KEY POINTS:
Wellington computer programmer Mike Dilger could be forgiven for thinking that Lady Luck had something against him.
His first experience of investing in shares was a disaster - he lost almost all his money in the dotcom crash.
When he accumulated another $80,000, he decided to go for what he thought was a safer bet - fixed-interest debentures in two finance companies, Provincial and Bridgecorp.
Dilger has an excuse for not knowing much about the investment scene here - he is an American who moved here two years ago "because Kiwis seem to me to be very level-headed commonsense-driven people, and the country itself is stunning."
He is relieved that he will get back most of his money from Provincial, but when he discovered Bridgecorp had also been placed in receivership "my initial reaction was my stomach fell through my gut, and shock, because this was two out of two that failed, and initially I just didn't understand how this could happen."
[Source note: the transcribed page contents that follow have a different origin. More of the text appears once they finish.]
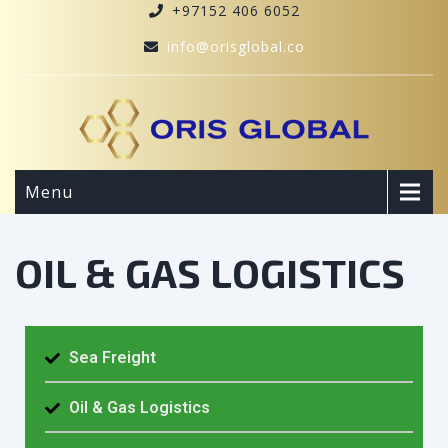
+97152 406 6052
info@orisglobal.co
Menu
OIL & GAS LOGISTICS
Sea Freight
Oil & Gas Logistics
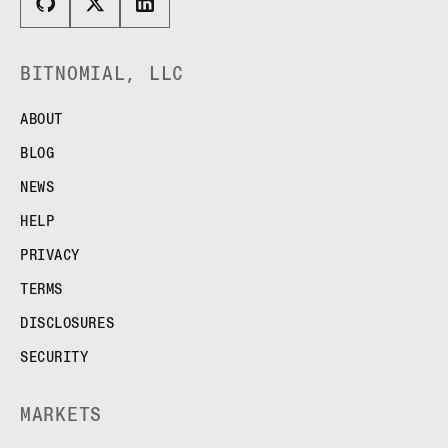
BITNOMIAL, LLC
ABOUT
BLOG
NEWS
HELP
PRIVACY
TERMS
DISCLOSURES
SECURITY
MARKETS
He is understandably angry at Bridgecorp's management, but also furious with the popular website www.interest.co.nz.
The reason he picked Bridgecorp, he says, is because it had an AAA rating from what he now knows is the website's own scoring system, known as SQP. The rating, which was downgraded to BBA earlier this year, was widely publicised by Bridgecorp in its promotional material.
Dilger says he sent the owner of the website, David Chaston, an email telling him what he thought of SQP, but Chaston didn't bother to respond.
Other industry commentators have also questioned the SQP score. Rotorua-based financial publisher Phil Macalister was critical of the AAA score for Bridgecorp at the time it came out, and in February, Kapiti Coast sharebroker Chris Lee stated on his website: "Under no circumstance should any investor select a company based on the SQP score."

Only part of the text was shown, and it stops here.